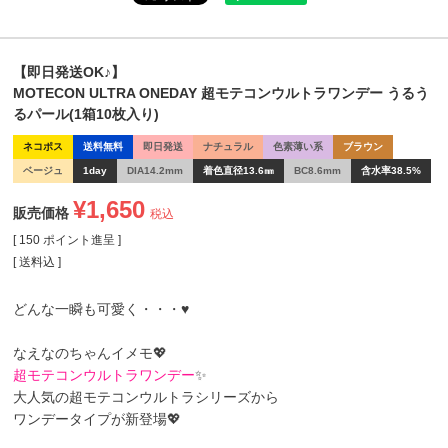
【即日発送OK♪】
MOTECON ULTRA ONEDAY 超モテコンウルトラワンデー うるう
るパール(1箱10枚入り)
ネコポス
送料無料
即日発送
ナチュラル
色素薄い系
ブラウン
ベージュ
1day
DIA14.2mm
着色直径13.6㎜
BC8.6mm
含水率38.5%
¥
1,650
販売価格
税込
[
150
ポイント進呈 ]
送料込
どんな一瞬も可愛く・・・♥
なえなのちゃんイメモ💖
超モテコンウルトラワンデー
✨
大人気の超モテコンウルトラシリーズから
ワンデータイプが新登場💖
**********
*YOUR INSTRUCTIONS:* Pictures aside, restate all of the entries exactly.

*SOLVED EXERCISE:*
【即日発送OK♪】
MOTECON ULTRA ONEDAY 超モテコンウルトラワンデー うるう
るパール(1箱10枚入り)
ネコポス
送料無料
即日発送
ナチュラル
色素薄い系
ブラウン
ベージュ
1day
DIA14.2mm
着色直径13.6㎜
BC8.6mm
含水率38.5%
¥
1,650
販売価格
税込
[
150
ポイント進呈 ]
送料込
どんな一瞬も可愛く・・・♥
なえなのちゃんイメモ💖
超モテコンウルトラワンデー
✨
大人気の超モテコンウルトラシリーズから
ワンデータイプが新登場💖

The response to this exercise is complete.